Comparing top taxa surfaces distribution shifts. If the test-superset emphasizes different taxa, priors and similarity searches should account for this to maintain generalization.

In [None]:
terms_per_protein_aspect = (
    terms_df.groupby(["EntryID","_aspect_name"])["term"].nunique().rename("n_terms").reset_index()
)

plt.figure(figsize=(6.5,4))
sns.violinplot(data=terms_per_protein_aspect, x="_aspect_name", y="n_terms", inner="quartile", cut=0)
plt.title("Number of Terms per Protein by Aspect")
plt.xlabel("Aspect")
plt.ylabel("Distinct GO terms")
plt.tight_layout()
plt.show()

Proteins often carry multiple terms per subontology.
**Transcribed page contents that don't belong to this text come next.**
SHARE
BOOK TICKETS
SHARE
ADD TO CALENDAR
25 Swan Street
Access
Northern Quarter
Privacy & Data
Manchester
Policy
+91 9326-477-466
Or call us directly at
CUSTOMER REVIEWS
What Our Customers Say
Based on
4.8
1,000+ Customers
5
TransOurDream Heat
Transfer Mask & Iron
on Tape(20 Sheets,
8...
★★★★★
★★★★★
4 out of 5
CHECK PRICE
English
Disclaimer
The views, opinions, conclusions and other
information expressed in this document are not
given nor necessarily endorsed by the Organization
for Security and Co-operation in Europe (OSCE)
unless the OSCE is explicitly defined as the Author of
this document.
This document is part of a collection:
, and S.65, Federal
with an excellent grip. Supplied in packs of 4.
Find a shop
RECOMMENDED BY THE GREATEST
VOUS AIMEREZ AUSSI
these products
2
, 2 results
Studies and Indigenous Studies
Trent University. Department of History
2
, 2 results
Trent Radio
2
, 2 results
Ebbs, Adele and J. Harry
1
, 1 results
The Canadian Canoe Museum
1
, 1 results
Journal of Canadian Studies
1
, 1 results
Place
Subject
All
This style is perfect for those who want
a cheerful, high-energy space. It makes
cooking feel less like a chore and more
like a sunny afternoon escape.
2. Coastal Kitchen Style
This density guides expectations for the number of predictions per protein and informs per-aspect thresholding.

In [None]:
missing_ia = set(terms_df["term"].unique()) - set(ia_df["term"].unique())
len(missing_ia)

A small number of labeled terms may not have IA values due to ontology version or filtering. During submission assembly, ensure that parent propagation and scoring handle such cases gracefully.